- [AVAILABLE DATA]:

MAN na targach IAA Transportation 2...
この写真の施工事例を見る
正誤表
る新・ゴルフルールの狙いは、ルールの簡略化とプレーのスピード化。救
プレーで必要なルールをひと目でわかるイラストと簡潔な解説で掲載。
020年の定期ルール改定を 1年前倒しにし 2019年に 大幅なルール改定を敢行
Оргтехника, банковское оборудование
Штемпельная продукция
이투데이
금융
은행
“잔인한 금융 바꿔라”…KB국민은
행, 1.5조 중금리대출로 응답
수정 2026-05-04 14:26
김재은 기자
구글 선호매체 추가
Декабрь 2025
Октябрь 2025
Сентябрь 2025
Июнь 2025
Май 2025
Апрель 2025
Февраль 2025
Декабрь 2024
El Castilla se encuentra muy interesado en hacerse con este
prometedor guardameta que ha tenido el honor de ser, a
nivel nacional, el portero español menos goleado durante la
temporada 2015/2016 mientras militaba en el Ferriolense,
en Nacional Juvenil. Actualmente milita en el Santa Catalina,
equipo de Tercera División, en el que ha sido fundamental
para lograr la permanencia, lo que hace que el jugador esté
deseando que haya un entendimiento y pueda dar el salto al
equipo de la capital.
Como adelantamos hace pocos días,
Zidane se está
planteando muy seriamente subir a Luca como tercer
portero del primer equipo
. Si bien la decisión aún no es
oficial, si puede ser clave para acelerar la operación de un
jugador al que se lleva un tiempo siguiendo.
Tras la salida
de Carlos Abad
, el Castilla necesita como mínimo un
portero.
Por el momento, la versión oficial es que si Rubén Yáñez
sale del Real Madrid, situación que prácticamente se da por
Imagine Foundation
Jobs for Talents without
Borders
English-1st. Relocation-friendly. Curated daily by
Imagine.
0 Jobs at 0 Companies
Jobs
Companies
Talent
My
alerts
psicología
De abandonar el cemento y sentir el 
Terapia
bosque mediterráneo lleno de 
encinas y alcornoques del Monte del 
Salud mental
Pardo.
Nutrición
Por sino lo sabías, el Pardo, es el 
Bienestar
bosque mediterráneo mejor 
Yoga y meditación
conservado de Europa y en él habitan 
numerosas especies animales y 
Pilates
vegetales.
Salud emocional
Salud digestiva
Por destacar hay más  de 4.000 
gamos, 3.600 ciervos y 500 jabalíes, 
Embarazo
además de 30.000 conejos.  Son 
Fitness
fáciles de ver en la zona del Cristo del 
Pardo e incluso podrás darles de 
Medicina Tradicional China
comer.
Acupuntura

- [WORK ITEM]: Respond with one number, the count of lines of the material that include "mediterráneo".

- [RESPONSE TO THE TASK]: 2